The other type of toxic comparison is with the past. If it’s in the past, it is NOT the current reality. Whether it’s a relationship, a friendship, or an experience, it lives on as a memory. Our subconscious mind tends to idealize memories. If we aren’t careful, we will end up measuring our current situations against past idealization.
This is a self sabotaging act.
The fact is that it does not exist anymore and we are probably remembering it as better than it really was. If we cling so tightly to “what could have been” we risk losing what we have in the present.
Chances are that the person or situation we hold in our memory isn’t the same anymore and yet we allow it to sabotage the present. Let it go.
Practicing gratitude will help combat comparison. Give energy and focus to what you love about your life and the people in your life. Trade expectations for appreciation.
So what do we do about it?
Self sabotaging behaviors will most likely show up when there is about to be a breakthrough or when something is a big deal. It’s about control. The subconscious mind wants to keep us in our comfort zone where it feels more in control. Ironically, self sabotaging behavior sends things spinning out of control.

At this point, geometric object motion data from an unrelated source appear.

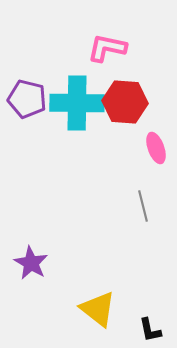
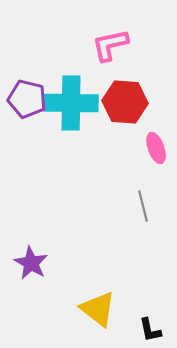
pink L-shape: moved 3 px right, 3 px up; rotated 24 degrees counterclockwise
cyan cross: moved 6 px left
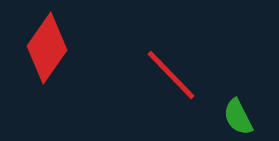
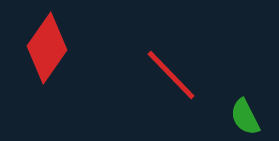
green semicircle: moved 7 px right
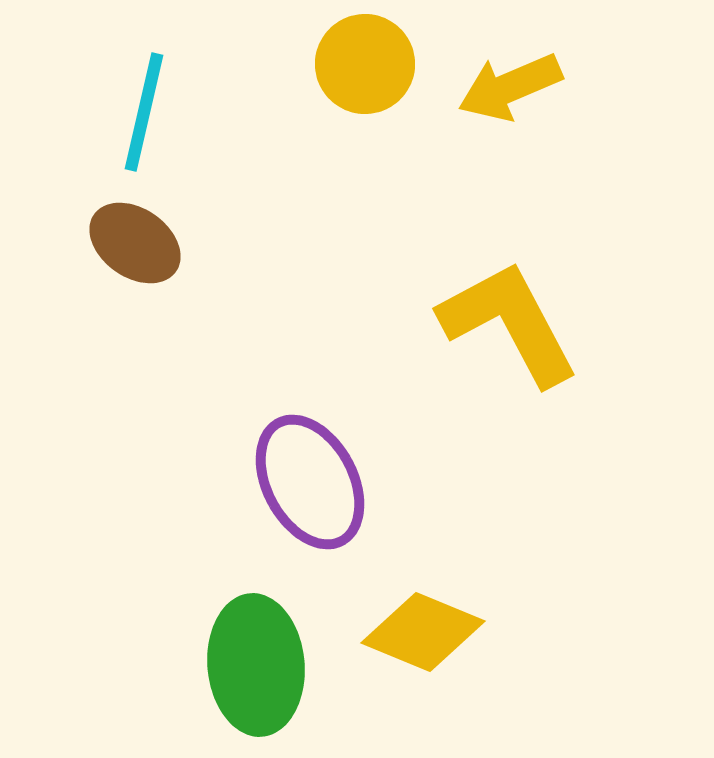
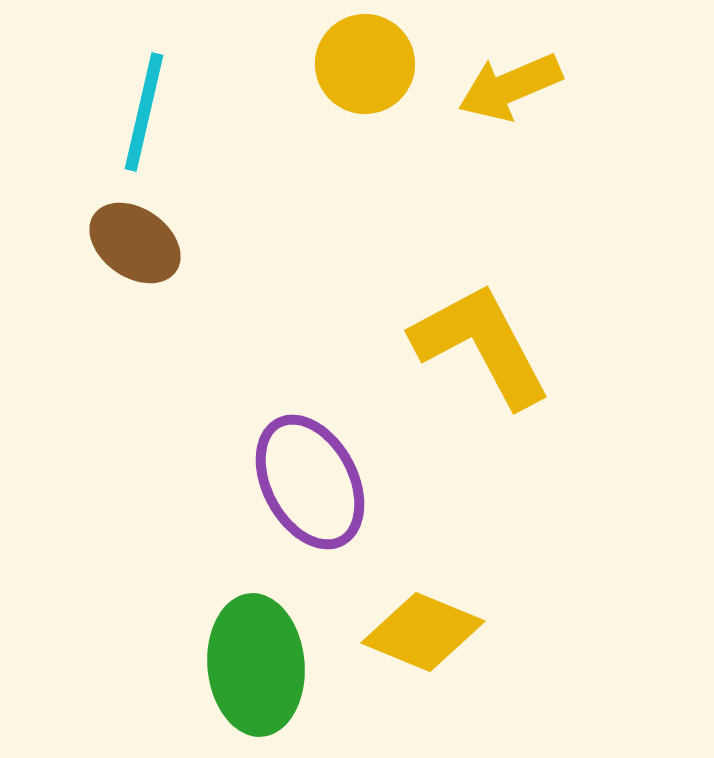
yellow L-shape: moved 28 px left, 22 px down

When we feel ourselves getting closer to what we want, our inner saboteur rushes in to create conflict. Something appears good, so we look for reasons why it’s not. Pretty soon we convince ourselves the good thing must be bad or wrong. Then, suddenly that great thing appears not good enough because energy was focused on finding the faults instead of appreciating and celebrating all the positives.
Nothing is perfect...not a career, not a relationship, not a friend, not family. Whatever you choose to give focus to will grow. So, if you give focus to fault finding and justifying why it’s not good enough, then that is what you will find. However, if you focus your energy towards the things that make you feel alive, the things that make you smile, the things that keep you hopeful, the joy that is added to your life, then those things will grow.
Ultimately, our subconscious mind and self sabotaging behaviors would have us think that things just happen to us. However, things happen based on our ability to recognize the patterns that keep us stuck then work to grow through them or things happen based on our inability to break free from these subconscious chains then keep repeating the same cycles and saying to ourselves that we just aren’t ready yet.